%%
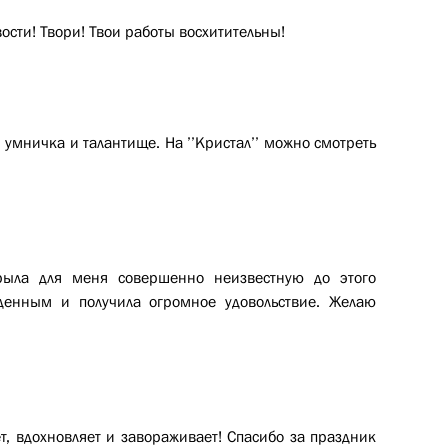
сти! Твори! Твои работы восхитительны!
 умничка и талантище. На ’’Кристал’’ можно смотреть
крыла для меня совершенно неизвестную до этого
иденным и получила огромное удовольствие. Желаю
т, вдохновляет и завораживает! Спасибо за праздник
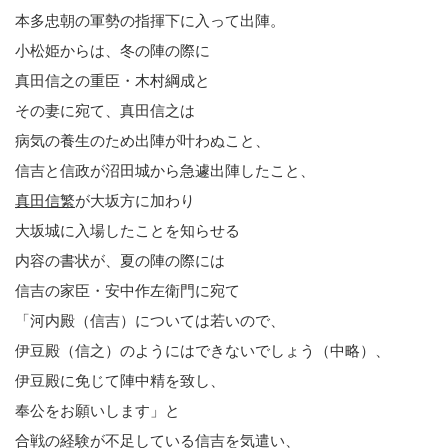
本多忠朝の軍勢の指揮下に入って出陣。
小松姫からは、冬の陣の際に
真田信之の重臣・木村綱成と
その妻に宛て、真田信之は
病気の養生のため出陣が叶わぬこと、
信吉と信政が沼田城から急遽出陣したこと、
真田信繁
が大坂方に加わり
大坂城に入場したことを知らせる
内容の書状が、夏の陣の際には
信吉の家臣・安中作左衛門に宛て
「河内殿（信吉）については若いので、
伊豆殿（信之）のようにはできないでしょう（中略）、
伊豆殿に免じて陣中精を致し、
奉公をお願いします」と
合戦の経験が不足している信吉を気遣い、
%%
%%
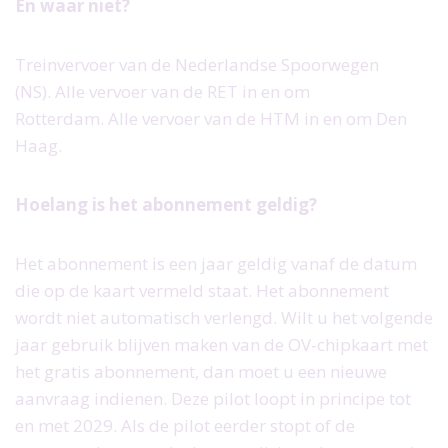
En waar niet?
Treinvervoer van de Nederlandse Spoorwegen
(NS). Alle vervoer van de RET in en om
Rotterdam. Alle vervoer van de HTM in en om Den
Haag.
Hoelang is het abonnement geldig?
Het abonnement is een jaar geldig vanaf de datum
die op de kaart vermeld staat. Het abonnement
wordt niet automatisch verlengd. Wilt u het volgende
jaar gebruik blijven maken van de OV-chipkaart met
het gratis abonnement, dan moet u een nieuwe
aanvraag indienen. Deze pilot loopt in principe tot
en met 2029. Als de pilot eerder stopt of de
%%
TASK BRIEF>
Your reply should hold nothing but the lines above, from the one containing "сти! Твори! Твои работы восхитительны!" to the one containing "合戦の経験が不足している信吉を気遣い、", reproduced exactly minus the pictures.

SOLUTION FOR THIS TASK>
сти! Твори! Твои работы восхитительны!
 умничка и талантище. На ’’Кристал’’ можно смотреть
крыла для меня совершенно неизвестную до этого
иденным и получила огромное удовольствие. Желаю
т, вдохновляет и завораживает! Спасибо за праздник
本多忠朝の軍勢の指揮下に入って出陣。
小松姫からは、冬の陣の際に
真田信之の重臣・木村綱成と
その妻に宛て、真田信之は
病気の養生のため出陣が叶わぬこと、
信吉と信政が沼田城から急遽出陣したこと、
真田信繁
が大坂方に加わり
大坂城に入場したことを知らせる
内容の書状が、夏の陣の際には
信吉の家臣・安中作左衛門に宛て
「河内殿（信吉）については若いので、
伊豆殿（信之）のようにはできないでしょう（中略）、
伊豆殿に免じて陣中精を致し、
奉公をお願いします」と
合戦の経験が不足している信吉を気遣い、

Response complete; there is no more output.